Your objective
Copy all the records word for word, apart from any pictures.

(Supplied records Opens)

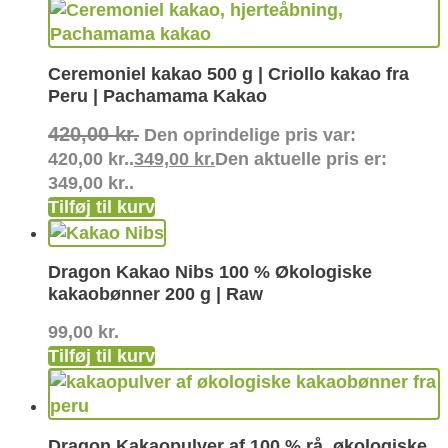
Ceremoniel kakao 500 g | Criollo kakao fra
Peru | Pachamama Kakao
420,00
kr.
Den oprindelige pris var:
420,00 kr..
349,00
kr.
Den aktuelle pris er:
349,00 kr..
Tilføj til kurv
Dragon Kakao Nibs 100 % Økologiske
kakaobønner 200 g | Raw
99,00
kr.
Tilføj til kurv
Dragon Kakaopulver af 100 % rå, økologiske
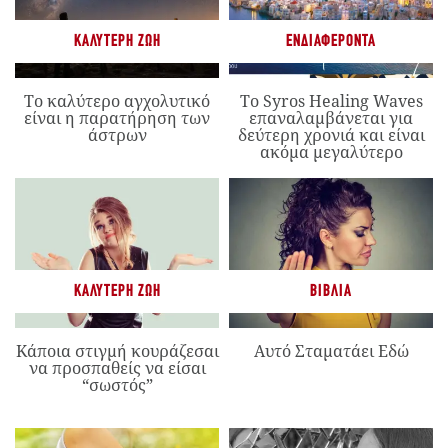
ΚΑΛΎΤΕΡΗ ΖΩΉ
ΕΝΔΙΑΦΈΡΟΝΤΑ
Το καλύτερο αγχολυτικό
Το Syros Healing Waves
είναι η παρατήρηση των
επαναλαμβάνεται για
άστρων
δεύτερη χρονιά και είναι
ακόμα μεγαλύτερο
ΚΑΛΎΤΕΡΗ ΖΩΉ
ΒΙΒΛΊΑ
Κάποια στιγμή κουράζεσαι
Αυτό Σταματάει Εδώ
να προσπαθείς να είσαι
“σωστός”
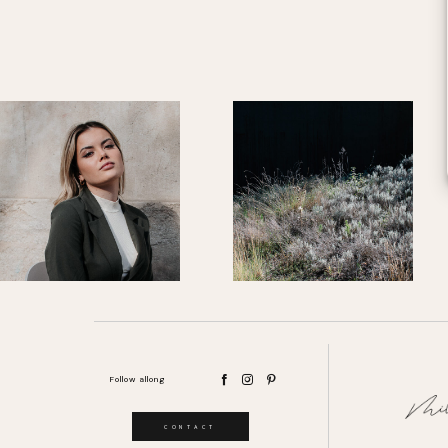
Follow allong
CONTACT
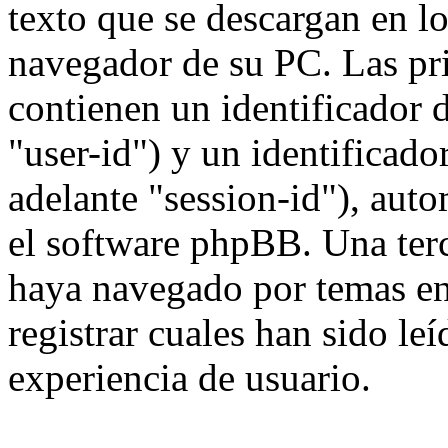
texto que se descargan en l
navegador de su PC. Las pr
contienen un identificador 
"user-id") y un identificad
adelante "session-id"), aut
el software phpBB. Una terc
haya navegado por temas e
registrar cuales han sido le
experiencia de usuario.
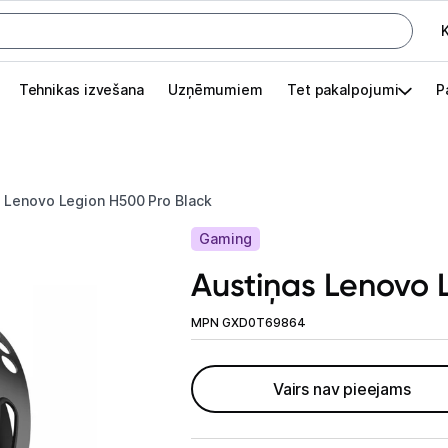
K
G
Tehnikas izvešana
Uzņēmumiem
Tet pakalpojumi
P
Pieslēgties
Pasūtījuma statuss
Lenovo Legion H500 Pro Black
Akcijas
Gaming
Outlet
Austiņas Lenovo 
apā.
Izvēlies kāroto ierīci izdevīgāk!
MPN GXD0T69864
TV un audio
Vairs nav pieejams
Televizori un piederumi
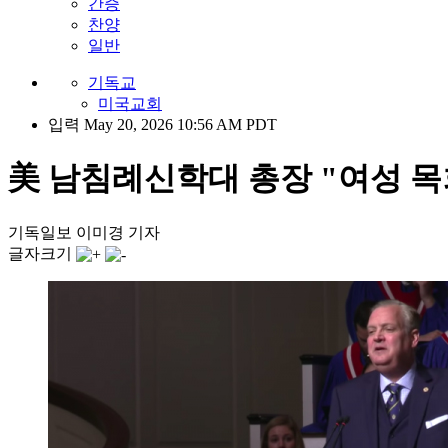
간증
찬양
일반
기독교
미국교회
입력 May 20, 2026 10:56 AM PDT
美 남침례신학대 총장 "여성 목회 
기독일보 이미경 기자
글자크기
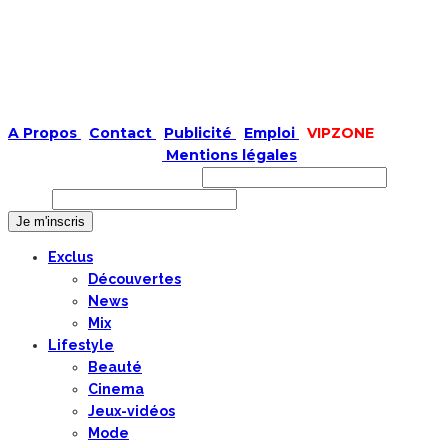
A Propos
|
Contact
|
Publicité
|
Emploi
|
VIPZONE
COPYRIGHT © 2019 |
Mentions légales
Prénom ou nom complet
Email
Exclus
Découvertes
News
Mix
Lifestyle
Beauté
Cinema
Jeux-vidéos
Mode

(Supplied records Closes)

Problem solution
Ceremoniel kakao 500 g | Criollo kakao fra
Peru | Pachamama Kakao
420,00
kr.
Den oprindelige pris var:
420,00 kr..
349,00
kr.
Den aktuelle pris er:
349,00 kr..
Tilføj til kurv
Dragon Kakao Nibs 100 % Økologiske
kakaobønner 200 g | Raw
99,00
kr.
Tilføj til kurv
Dragon Kakaopulver af 100 % rå, økologiske
ΚΑΛΎΤΕΡΗ ΖΩΉ
ΕΝΔΙΑΦΈΡΟΝΤΑ
Το καλύτερο αγχολυτικό
Το Syros Healing Waves
είναι η παρατήρηση των
επαναλαμβάνεται για
άστρων
δεύτερη χρονιά και είναι
ακόμα μεγαλύτερο
ΚΑΛΎΤΕΡΗ ΖΩΉ
ΒΙΒΛΊΑ
Κάποια στιγμή κουράζεσαι
Αυτό Σταματάει Εδώ
να προσπαθείς να είσαι
“σωστός”
Follow allong
CONTACT
texto que se descargan en l
navegador de su PC. Las pr
contienen un identificador 
"user-id") y un identificad
adelante "session-id"), aut
el software phpBB. Una terc
haya navegado por temas e
registrar cuales han sido le
experiencia de usuario.
K
G
Tehnikas izvešana
Uzņēmumiem
Tet pakalpojumi
P
Pieslēgties
Pasūtījuma statuss
Lenovo Legion H500 Pro Black
Akcijas
Gaming
Outlet
Austiņas Lenovo 
apā.
Izvēlies kāroto ierīci izdevīgāk!
MPN GXD0T69864
TV un audio
Vairs nav pieejams
Televizori un piederumi
간증
찬양
일반
기독교
미국교회
입력 May 20, 2026 10:56 AM PDT
美 남침례신학대 총장 "여성 목회 
기독일보 이미경 기자
글자크기
A Propos
|
Contact
|
Publicité
|
Emploi
|
VIPZONE
COPYRIGHT © 2019 |
Mentions légales
Prénom ou nom complet
Email
Exclus
Découvertes
News
Mix
Lifestyle
Beauté
Cinema
Jeux-vidéos
Mode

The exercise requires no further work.